Looking through my posts, I noticed something about this detail that I hadn’t seen before. It’s a quality in the thought process of the painting that I want to put into the big painting that’s in the works. I don’t know if I can even describe it. What got my attention was the pale blue flower on the left hand side of the frog teapot near the lid — something about the color relationships and the summary aspect of the drawing. What I noticed first was the thin highlight that creates the top edge of the flower. I never noticed it before — then the rest of the brushstrokes.
The warm/cool color variations in the blue blob next to the flower (it’s also a flower) does also hint, hint, hint at something that I’m looking for. An answer is here inside my own little study (for a different painting) from a couple years ago.
It came like the solution to a puzzle. And I’m asking myself if there is any way I can put effects like this into the whole painting — into all the parts of all the things that are going into a 60 x 48 inch canvas.

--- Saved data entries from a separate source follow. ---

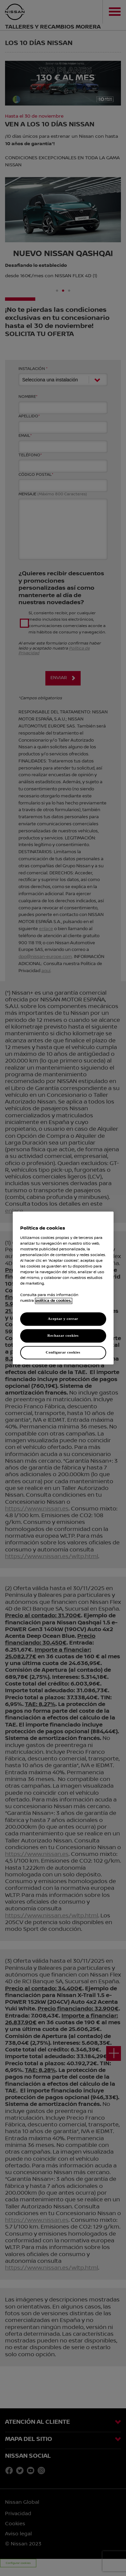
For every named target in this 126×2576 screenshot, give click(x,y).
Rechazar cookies (63, 1336)
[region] (63, 1287)
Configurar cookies (63, 1353)
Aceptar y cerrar (63, 1319)
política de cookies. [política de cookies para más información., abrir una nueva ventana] (54, 1301)
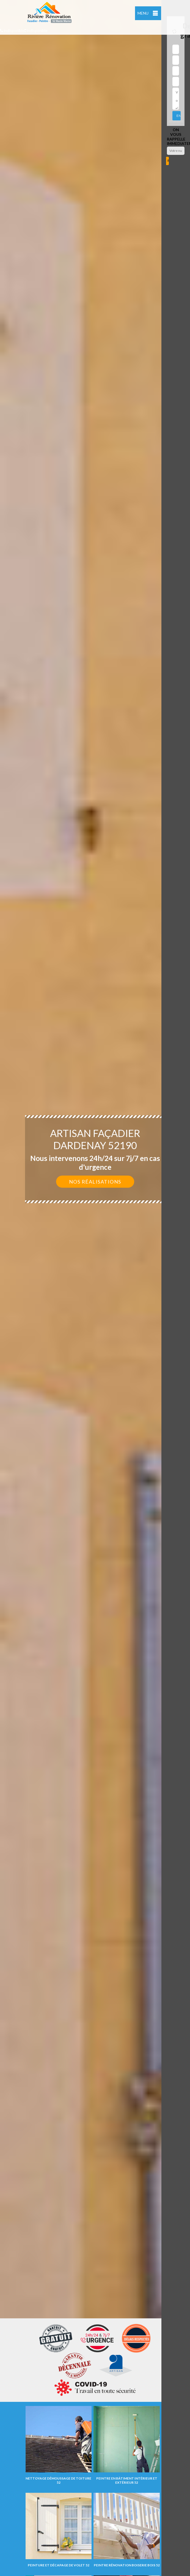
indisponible (12, 30)
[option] (95, 1288)
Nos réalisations (95, 1182)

And the obvious answer seems like it’s “no,” because I wasn’t even aware until now that I had made this small effect in this little painting. Though as I look at the little painting further I find additional little qualities that I think could form the technical structure for the painting in progress.
It’s really kind of crazy. But I see — dimly see — a path toward the painting that becomes now “mine” and not Pierre Bonnard’s anymore. I began the picture to study something about Bonnard and now I find there’s something about my own way of painting that I am struggling to understand and to recapitulate — to develop.
I write these things to remind myself because I’m often forgetting ideas. Somehow this painting above has many of the answers to the questions I’ve been asking myself lately. Still not quite sure how to use this information. But you start sometimes from hints since hints are better than nothing. So one is wise to follow them. They are compass bearings.
This is one of the reasons I produce this blog, because in sifting through my own past ideas, I get new ideas. And they help me paint. I hope it doesn’t sound too self-involved, but whatever it is I need to post a sign for myself saying “do this” — so this post is the sign.